La experta alertó sobre el peligro de tratamientos caseros no regulados. Un animal con menos de 10 larvas, sin fiebre y con apetito, es tratable. Sin embargo, si la infestación avanza a más de 30 larvas, con fiebre y pérdida de apetito, puede ser letal. Por tal motivo, es importante que se revisen las heridas de los animales, así como sus cavidades. En caso de encontrar cualquier larva, es indispensable llevarlo de inmediato con el veterinario.
"El problema es que posiblemente muchas personas ven que tenga una herida, la larva mide doce milímetros, no la llegan a ver y le ponen ahí su violeta de genciana, algún tratamiento artesanal que no está regulado por la Secretaría de Agricultura ni por Cofepris, y entonces puede extenderse la infestación".
La capacidad reproductiva del gusano es alarmante. La mosca adulta puede depositar entre 100 y 300 huevos por herida, llegando a infestar hasta 10 veces en su ciclo de vida, lo que representa hasta 3,000 huevos. Este ciclo permite que las larvas caigan al suelo, formen pupas (equivalente a un capullo o crisálida) y emerjan nuevos adultos, perpetuando la propagación a ganado y personas.
"Podría esto irse no solamente al ganado, puede irse también a las personas, pues se alimenta de cualquier tejido vivo que esté de una herida".

Estrategias de control y el futuro de la sanidad animal ante el gusano barrenador
La detección en la Ciudad de México ocurre casi un año después del cierre de la frontera con Estados Unidos para el ganado mexicano, una medida que buscaba contener la plaga. La doctora Alcalá anticipa que la situación no tendrá una resolución rápida ni una erradicación completa este año.
"No podemos decir que es algo que se va a resolver pronto, no vamos a llegar a erradicarlo este año, por supuesto".

A pesar de los desafíos, existe confianza en las acciones de control. Se espera la apertura en junio de una planta productora de insecto estéril y se valoran las medidas de trazabilidad y control de movilización animal implementadas por el Servicio Nacional de Sanidad, Inocuidad y Calidad Agroalimentaria (Senasica). También se confía en las estrategias contraepidémicas de los médicos veterinarios.

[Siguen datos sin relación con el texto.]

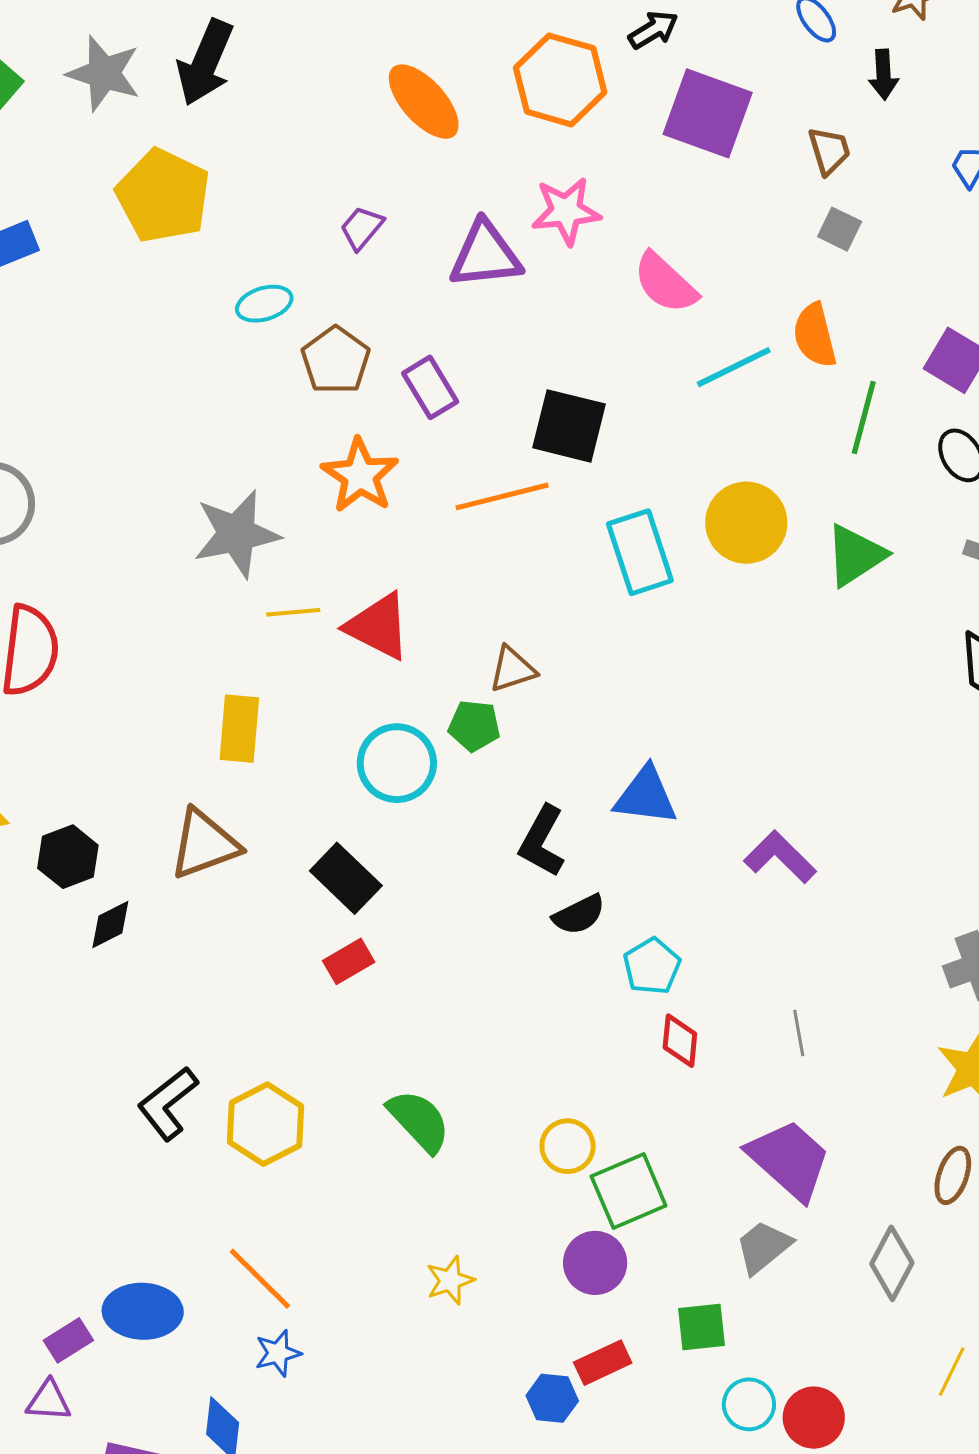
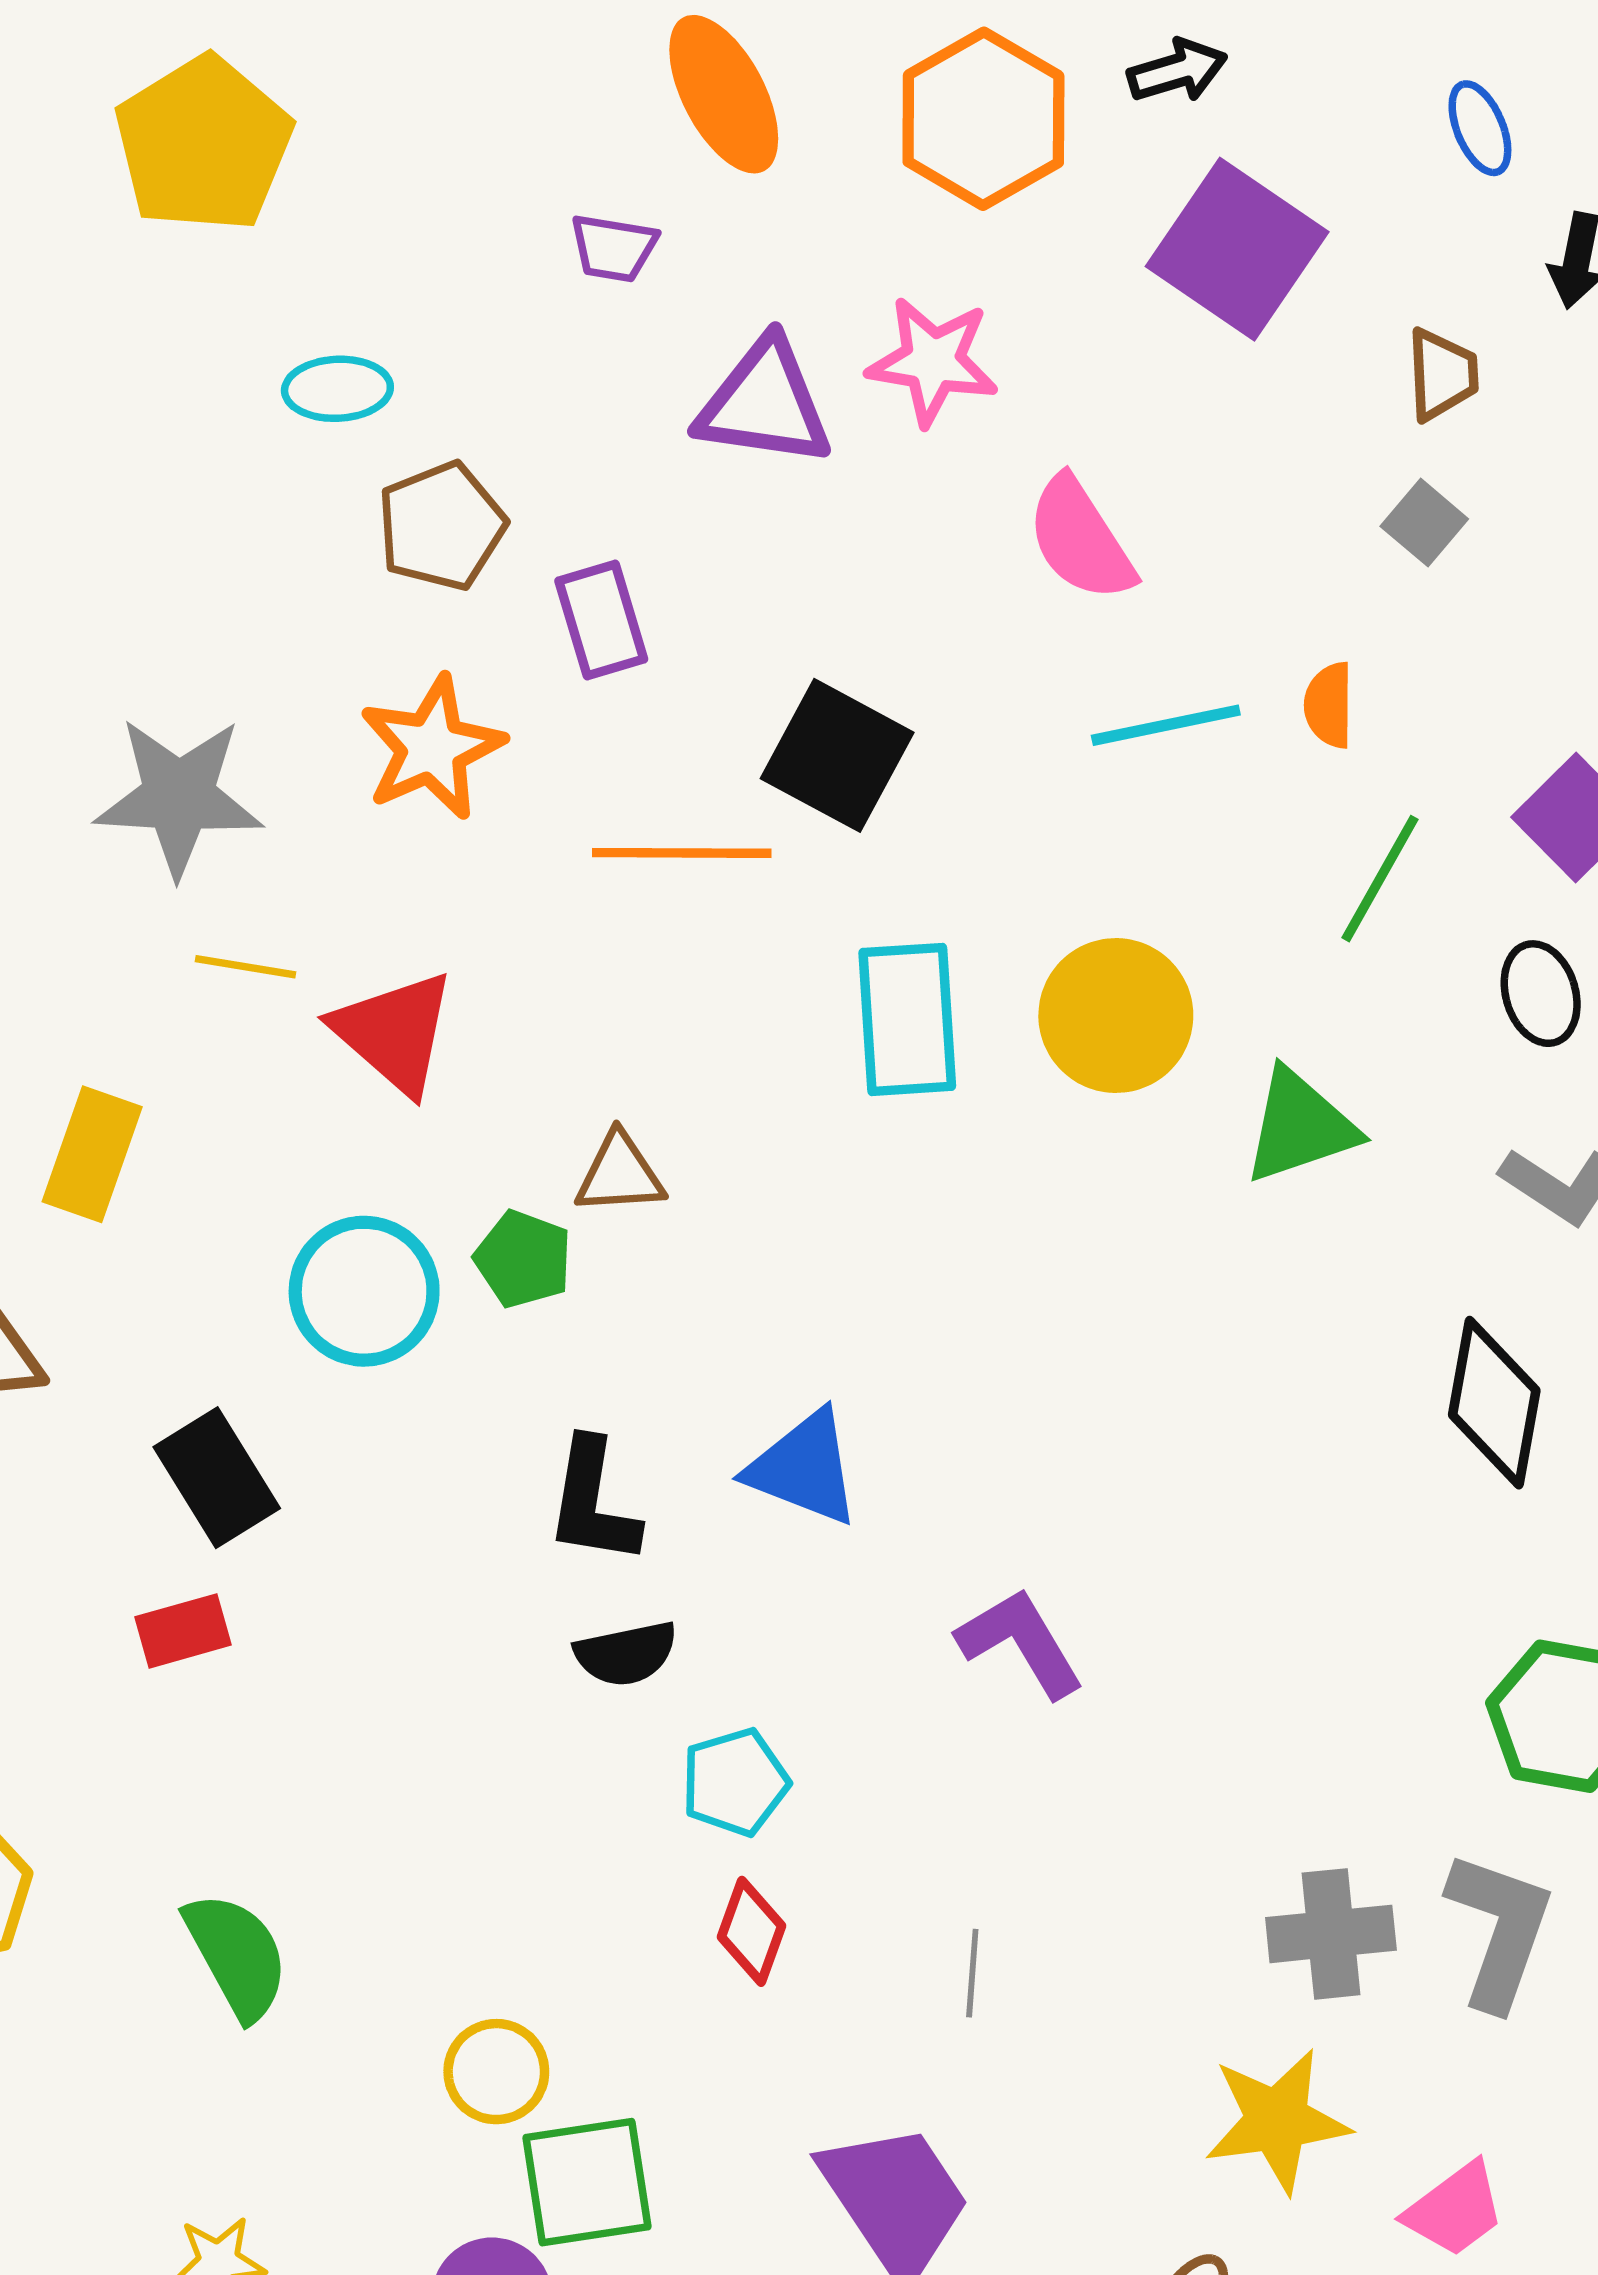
purple trapezoid: (362, 228) -> (614, 248), moved, turned -135
orange semicircle: (815, 335) -> (1329, 705), size x0.7
black L-shape: (542, 841) -> (593, 1502), turned -34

La especialista sugirió que la reapertura de las fronteras podría negociarse de manera similar a casos como la influenza aviar, donde se restringe la importación de productos o animales vivos solo de los estados afectados, en lugar de un cierre total. Además, destacó la colaboración entre la ciencia y las políticas públicas del gobierno actual, con grupos de investigadores desarrollando trampas, tratamientos y vacunas para acelerar el control del parásito.